Managing data security and privacy is becoming an increasingly larger part of a company’s risk portfolio, especially as it relates to transactions with third parties. These third-party transactions may include the outsourcing of technology services, hosted data, or software as a service (“Saas”), and as an example, consumer information privacy is an area garnering a lot of attention.  From data breach notice reporting to class action lawsuits, companies who handle the non-public personal information of individuals have possession of high-risk information, and entities regulated by HIPPA and the Gramm Leach Bliley Act need to ensure they are compliant with the statutory requirements. One way to mitigate this risk is through diligence in contract/negotiation phase.
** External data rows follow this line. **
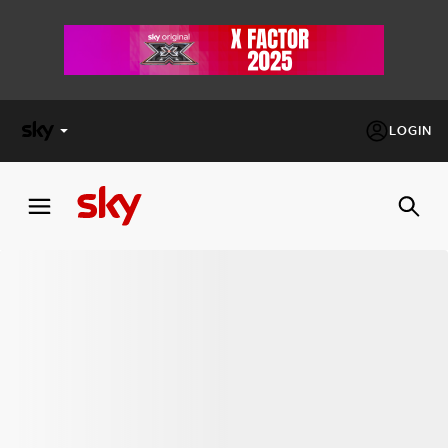
LOGIN
X
FACTOR
MASTERCHEF
PECHINO
EXPRESS
Cos’altro vedere:
PROGRAMMI SKY
Un mondo di offerte:
SKY.IT
NOW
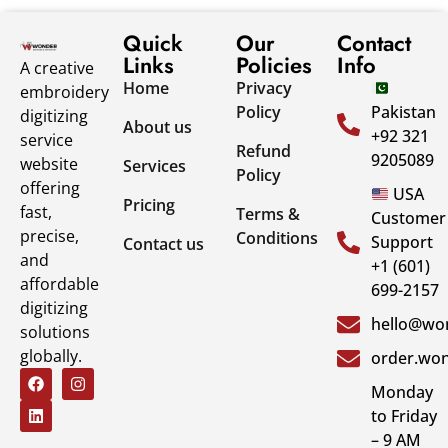
Quick
Our
Contact
Links
Policies
Info
A creative
Home
Privacy
embroidery
Policy
Pakistan
digitizing
About us
+92 321
service
Refund
9205089
website
Services
Policy
offering
USA
Pricing
fast,
Terms &
Customer
precise,
Conditions
Support
Contact us
and
+1 (601)
affordable
699-2157
digitizing
hello@won
solutions
globally.
order.won
Monday
to Friday
– 9 AM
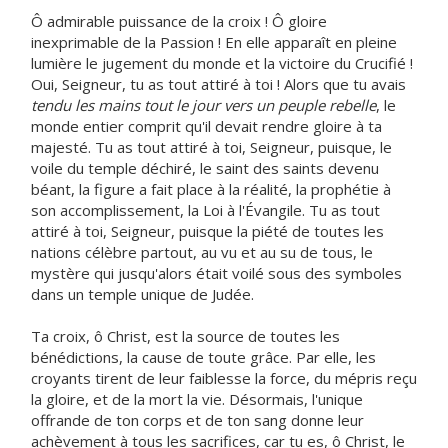
Ô admirable puissance de la croix ! Ô gloire
inexprimable de la Passion ! En elle apparaît en pleine
lumière le jugement du monde et la victoire du Crucifié !
Oui, Seigneur, tu as tout attiré à toi ! Alors que tu avais
tendu les mains tout le jour vers un peuple rebelle
, le
monde entier comprit qu'il devait rendre gloire à ta
majesté. Tu as tout attiré à toi, Seigneur, puisque, le
voile du temple déchiré, le saint des saints devenu
béant, la figure a fait place à la réalité, la prophétie à
son accomplissement, la Loi à l'Évangile. Tu as tout
attiré à toi, Seigneur, puisque la piété de toutes les
nations célèbre partout, au vu et au su de tous, le
mystère qui jusqu'alors était voilé sous des symboles
dans un temple unique de Judée.
Ta croix, ô Christ, est la source de toutes les
bénédictions, la cause de toute grâce. Par elle, les
croyants tirent de leur faiblesse la force, du mépris reçu
la gloire, et de la mort la vie. Désormais, l'unique
offrande de ton corps et de ton sang donne leur
achèvement à tous les sacrifices, car tu es, ô Christ, le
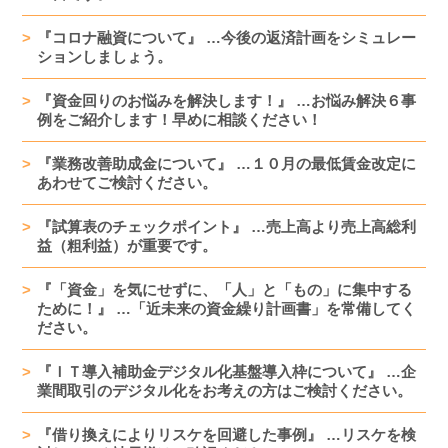
『コロナ融資について』 …今後の返済計画をシミュレー
ションしましょう。
『資金回りのお悩みを解決します！』 …お悩み解決６事
例をご紹介します！早めに相談ください！
『業務改善助成金について』 …１０月の最低賃金改定に
あわせてご検討ください。
『試算表のチェックポイント』 …売上高より売上高総利
益（粗利益）が重要です。
『「資金」を気にせずに、「人」と「もの」に集中する
ために！』 …「近未来の資金繰り計画書」を常備してく
ださい。
『ＩＴ導入補助金デジタル化基盤導入枠について』 …企
業間取引のデジタル化をお考えの方はご検討ください。
『借り換えによりリスケを回避した事例』 …リスケを検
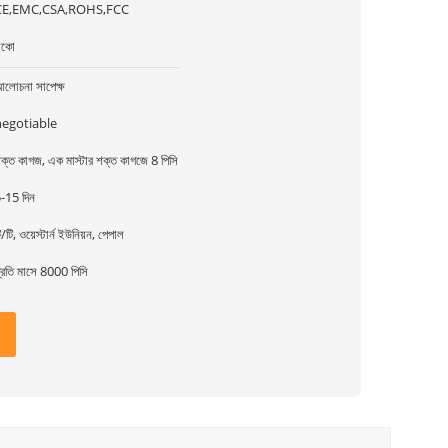
CE,EMC,CSA,ROHS,FCC
ইকো
লোচনা সাপেক্ষ
negotiable
ক্ত কাগজ, এক মাস্টার শক্ত কাগজে 8 পিসি
-15 দিন
ি/টি, ওয়েস্টার্ন ইউনিয়ন, পেপাল
্রতি মাসে 8000 পিসি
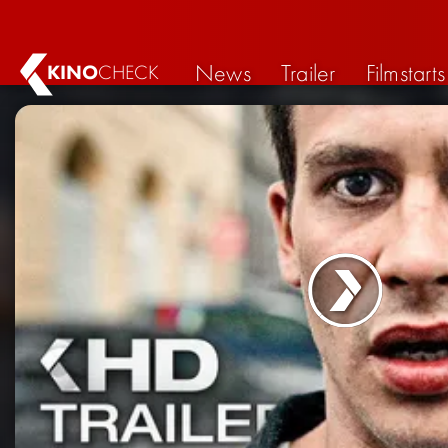
News
Trailer
Filmstarts
KINO
CHECK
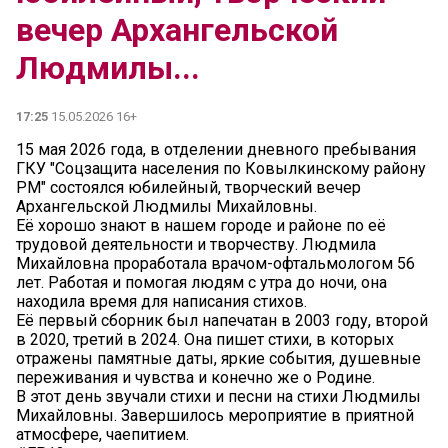
вечер Архангельской
Людмилы...
17:25
15.05.2026 16+
15 мая 2026 года, в отделении дневного пребывания
ГКУ "Соцзащита населения по Ковылкинскому району
РМ" состоялся юбилейный, творческий вечер
Архангельской Людмилы Михайловны.
Её хорошо знают в нашем городе и районе по её
трудовой деятельности и творчеству. Людмила
Михайловна проработала врачом-офтальмологом 56
лет. Работая и помогая людям с утра до ночи, она
находила время для написания стихов.
Её первый сборник был напечатан в 2003 году, второй
в 2020, третий в 2024. Она пишет стихи, в которых
отражены памятные даты, яркие события, душевные
переживания и чувства и конечно же о Родине.
В этот день звучали стихи и песни на стихи Людмилы
Михайловны. Завершилось мероприятие в приятной
атмосфере, чаепитием.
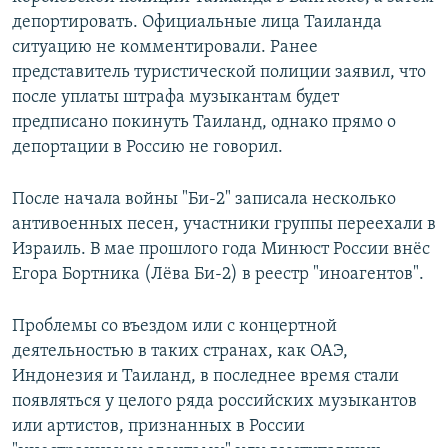
депортировать. Официальные лица Таиланда
ситуацию не комментировали. Ранее
представитель туристической полиции заявил, что
после уплаты штрафа музыкантам будет
предписано покинуть Таиланд, однако прямо о
депортации в Россию не говорил.
После начала войны "Би-2" записала несколько
антивоенных песен, участники группы переехали в
Израиль. В мае прошлого года Минюст России внёс
Егора Бортника (Лёва Би-2) в реестр "иноагентов".
Проблемы со въездом или с концертной
деятельностью в таких странах, как ОАЭ,
Индонезия и Таиланд, в последнее время стали
появляться у целого ряда российских музыкантов
или артистов, признанных в России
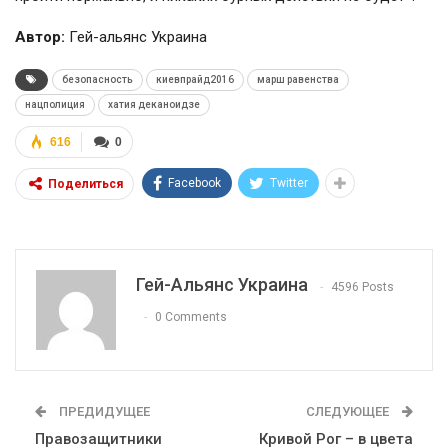
Автор:
Гей-альянс Украина
безопасность
киевпрайд2016
марш равенства
нацполиция
хатия деканоидзе
616
0
Facebook
Twitter
Поделиться
Гей-Альянс Украина
4596 Posts
0 Comments
ПРЕДИДУЩЕЕ
СЛЕДУЮЩЕЕ
Правозащитники
Кривой Рог – в цвета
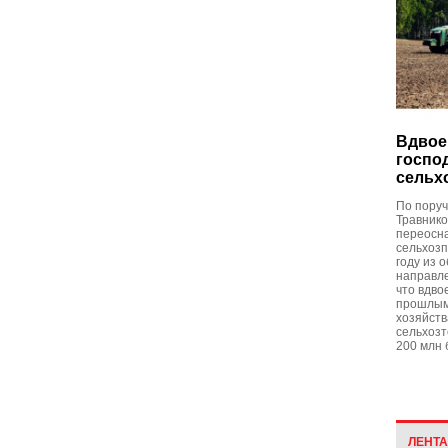
Вдвое
госпо
сельх
По пору
Травнико
переосн
сельхозп
году из 
направле
что вдво
прошлым 
хозяйств
сельхозт
200 млн 
ЛЕНТ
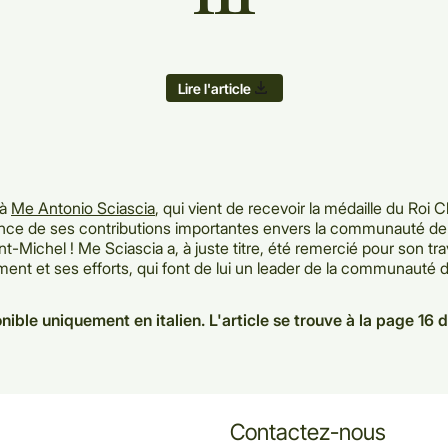
Lire l'article
 à
Me Antonio Sciascia
, qui vient de recevoir la médaille du Roi Ch
nce de ses contributions importantes envers la communauté de
t-Michel ! Me Sciascia a, à juste titre, été remercié pour son tra
nt et ses efforts, qui font de lui un leader de la communauté d’
nible uniquement en italien. L'article se trouve à la page 16 d
Contactez-nous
When negotiating with a third party provider (where sensitive information may be involved), the entity should ensure that one or more of the following provisions are present in the contract:

  • a provision stating that the vendor shall not disclose any personally identifiable information of the entity’s customers without written consent 
  • a provision stating that the vendor shall comply with all applicable regulations and laws concerning the type of data that may be transferred
  • a duty to provide notice to the entity in the event any suspected breach of security has taken place which may affect the entity’s data
  • in the event data is disclosed (with the appropriate permission), require that the receiving party agree in writing to be bound by terms at least as stringent as the terms in the constituent agreement

Depending on the industry, the type of data, and the underlying transaction involved, third-party agreements should contain provisions about data security and privacy. For any agreement that may involve the sensitive data of a regulated entity, the entity should seek the advice of attorneys who have experience negotiating these types of agreements.